Problem to work on
The lines you return must be all those in the data that hold the string "jedną".

=== Begin Enclosure ===

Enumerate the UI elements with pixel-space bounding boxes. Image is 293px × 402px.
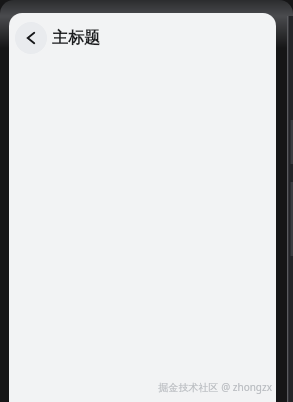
button[interactable]: Back: [15, 22, 47, 54]
staticText: 掘金技术社区 @ zhongzx: [158, 380, 272, 394]
staticText: 主标题: [52, 28, 100, 48]
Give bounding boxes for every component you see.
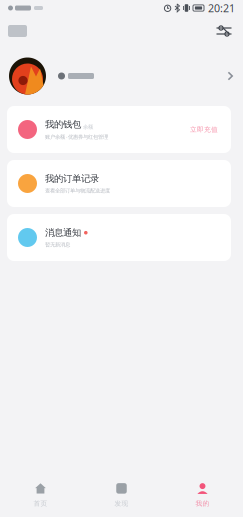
button[interactable]: 首页 — [0, 480, 81, 510]
button[interactable]: 我的钱包 — [7, 106, 231, 153]
button[interactable]: 消息通知 — [7, 214, 231, 261]
staticText: 发现 — [114, 499, 128, 508]
staticText: 账户余额 · 优惠券与红包管理 — [45, 133, 108, 140]
button[interactable] — [0, 46, 243, 106]
button[interactable]: Filter — [213, 20, 235, 42]
button[interactable]: 我的订单记录 — [7, 160, 231, 207]
button[interactable]: 我的 — [162, 480, 243, 510]
staticText: 我的 — [196, 499, 210, 508]
staticText: 暂无新消息 — [45, 242, 70, 248]
staticText: 立即充值 — [190, 125, 218, 134]
staticText: 消息通知 — [45, 227, 81, 238]
staticText: 我的订单记录 — [45, 173, 99, 184]
staticText: 20:21 — [208, 1, 235, 15]
staticText: 首页 — [34, 499, 48, 508]
button[interactable]: 发现 — [81, 480, 162, 510]
staticText: 我的钱包 — [45, 119, 81, 130]
staticText: 查看全部订单与物流配送进度 — [45, 188, 110, 194]
staticText: 余额 — [83, 124, 93, 130]
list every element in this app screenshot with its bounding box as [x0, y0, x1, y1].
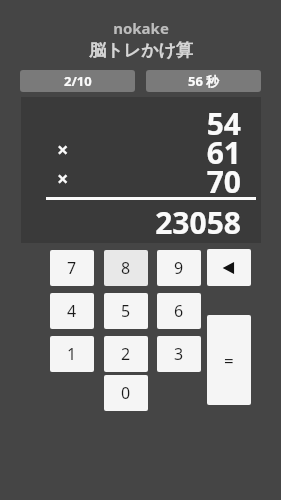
staticText: 5	[121, 300, 131, 322]
button[interactable]: Backspace	[207, 249, 251, 286]
staticText: 8	[121, 257, 131, 279]
button[interactable]: 1	[50, 336, 94, 372]
staticText: 1	[67, 343, 77, 365]
staticText: 61	[206, 132, 241, 166]
button[interactable]: =	[207, 315, 251, 405]
staticText: ×	[57, 136, 69, 163]
button[interactable]: 3	[157, 336, 201, 372]
staticText: 2/10	[64, 72, 92, 90]
staticText: =	[224, 349, 234, 372]
button[interactable]: 56 秒	[146, 70, 261, 92]
staticText: 脳トレかけ算	[89, 40, 193, 61]
staticText: 70	[206, 161, 241, 195]
staticText: 54	[206, 103, 241, 137]
staticText: nokake	[113, 18, 169, 38]
staticText: 6	[174, 300, 184, 322]
button[interactable]: 7	[50, 250, 94, 286]
staticText: ×	[57, 165, 69, 192]
button[interactable]: 5	[104, 293, 148, 329]
staticText: 7	[67, 257, 77, 279]
staticText: 9	[174, 257, 184, 279]
staticText: 23058	[155, 202, 241, 238]
button[interactable]: 9	[157, 250, 201, 286]
staticText: 0	[121, 382, 131, 404]
staticText: 56 秒	[188, 72, 220, 90]
button[interactable]: 6	[157, 293, 201, 329]
staticText: 3	[174, 343, 184, 365]
button[interactable]: 2	[104, 336, 148, 372]
button[interactable]: 8	[104, 250, 148, 286]
staticText: 2	[121, 343, 131, 365]
button[interactable]: 0	[104, 375, 148, 411]
button[interactable]: 4	[50, 293, 94, 329]
button[interactable]: 2/10	[20, 70, 135, 92]
staticText: 4	[67, 300, 77, 322]
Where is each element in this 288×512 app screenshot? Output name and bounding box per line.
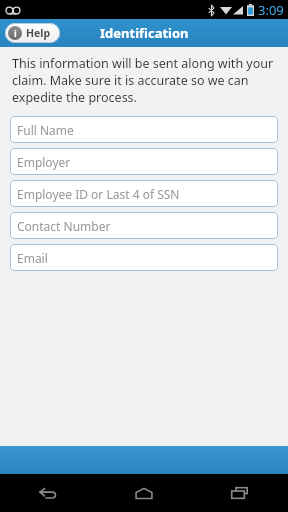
staticText: This information will be sent along with…	[12, 55, 274, 106]
staticText: Identification	[100, 24, 189, 42]
button[interactable]: Home	[96, 474, 192, 512]
staticText: Help	[26, 26, 51, 40]
button[interactable]: Employer	[10, 148, 278, 175]
staticText: Email	[17, 250, 48, 266]
button[interactable]: Full Name	[10, 116, 278, 143]
button[interactable]: Recent apps	[192, 474, 288, 512]
staticText: Employee ID or Last 4 of SSN	[17, 186, 180, 202]
staticText: Employer	[17, 154, 71, 170]
staticText: i	[14, 27, 17, 39]
button[interactable]: Email	[10, 244, 278, 271]
button[interactable]: Contact Number	[10, 212, 278, 239]
staticText: Full Name	[17, 122, 74, 138]
button[interactable]: Employee ID or Last 4 of SSN	[10, 180, 278, 207]
staticText: Contact Number	[17, 218, 111, 234]
button[interactable]: i	[5, 23, 60, 43]
button[interactable]: Back	[0, 474, 96, 512]
staticText: 3:09	[258, 1, 284, 19]
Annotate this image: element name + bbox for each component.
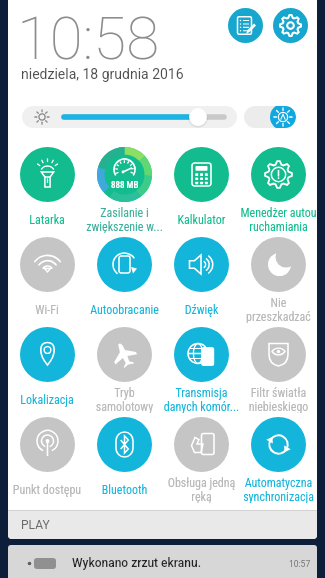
button[interactable]: Auto brightness bbox=[244, 106, 296, 128]
button[interactable]: Wi-Fi bbox=[8, 237, 86, 323]
staticText: PLAY bbox=[21, 518, 50, 532]
staticText: Filtr światła niebieskiego bbox=[240, 386, 317, 413]
staticText: Tryb samolotowy bbox=[86, 386, 163, 413]
staticText: niedziela, 18 grudnia 2016 bbox=[21, 66, 184, 82]
staticText: Zasilanie i zwiększenie w... bbox=[86, 206, 163, 233]
staticText: Menedżer autou ruchamiania bbox=[240, 206, 317, 233]
button[interactable]: 888 MB bbox=[86, 147, 163, 233]
button[interactable]: Transmisja danych komór... bbox=[163, 327, 240, 413]
button[interactable]: Wykonano zrzut ekranu. bbox=[8, 545, 317, 578]
button[interactable]: Menedżer autou ruchamiania bbox=[240, 147, 317, 233]
button[interactable]: Dźwięk bbox=[163, 237, 240, 323]
staticText: Transmisja danych komór... bbox=[163, 386, 240, 413]
staticText: Latarka bbox=[8, 213, 86, 227]
staticText: Automatyczna synchronizacja bbox=[240, 476, 317, 503]
button[interactable]: PLAY bbox=[8, 510, 317, 539]
button[interactable]: Automatyczna synchronizacja bbox=[240, 417, 317, 503]
staticText: Dźwięk bbox=[163, 303, 240, 317]
staticText: Wi-Fi bbox=[8, 303, 86, 317]
staticText: 888 MB bbox=[111, 180, 139, 191]
staticText: Lokalizacja bbox=[8, 393, 86, 407]
button[interactable]: Brightness bbox=[22, 106, 237, 128]
staticText: 10:58 bbox=[17, 3, 160, 73]
button[interactable]: Punkt dostępu bbox=[8, 417, 86, 503]
staticText: Nie przeszkadzać bbox=[240, 296, 317, 323]
staticText: Wykonano zrzut ekranu. bbox=[72, 556, 201, 570]
staticText: Obsługa jedną ręką bbox=[163, 476, 240, 503]
staticText: Kalkulator bbox=[163, 213, 240, 227]
button[interactable]: Bluetooth bbox=[86, 417, 163, 503]
button[interactable]: Kalkulator bbox=[163, 147, 240, 233]
button[interactable]: Latarka bbox=[8, 147, 86, 233]
button[interactable]: Lokalizacja bbox=[8, 327, 86, 413]
staticText: 10:57 bbox=[289, 559, 311, 569]
staticText: Bluetooth bbox=[86, 483, 163, 497]
button[interactable]: Obsługa jedną ręką bbox=[163, 417, 240, 503]
staticText: Punkt dostępu bbox=[8, 483, 86, 497]
button[interactable]: Nie przeszkadzać bbox=[240, 237, 317, 323]
button[interactable]: Tryb samolotowy bbox=[86, 327, 163, 413]
staticText: Autoobracanie bbox=[86, 303, 163, 317]
button[interactable]: Edit quick settings bbox=[228, 8, 263, 43]
button[interactable]: Settings bbox=[273, 8, 308, 43]
button[interactable]: Filtr światła niebieskiego bbox=[240, 327, 317, 413]
button[interactable]: Autoobracanie bbox=[86, 237, 163, 323]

=== End Enclosure ===

Your response
staticText: Obsługa jedną ręką bbox=[163, 476, 240, 503]
button[interactable]: Obsługa jedną ręką bbox=[163, 417, 240, 503]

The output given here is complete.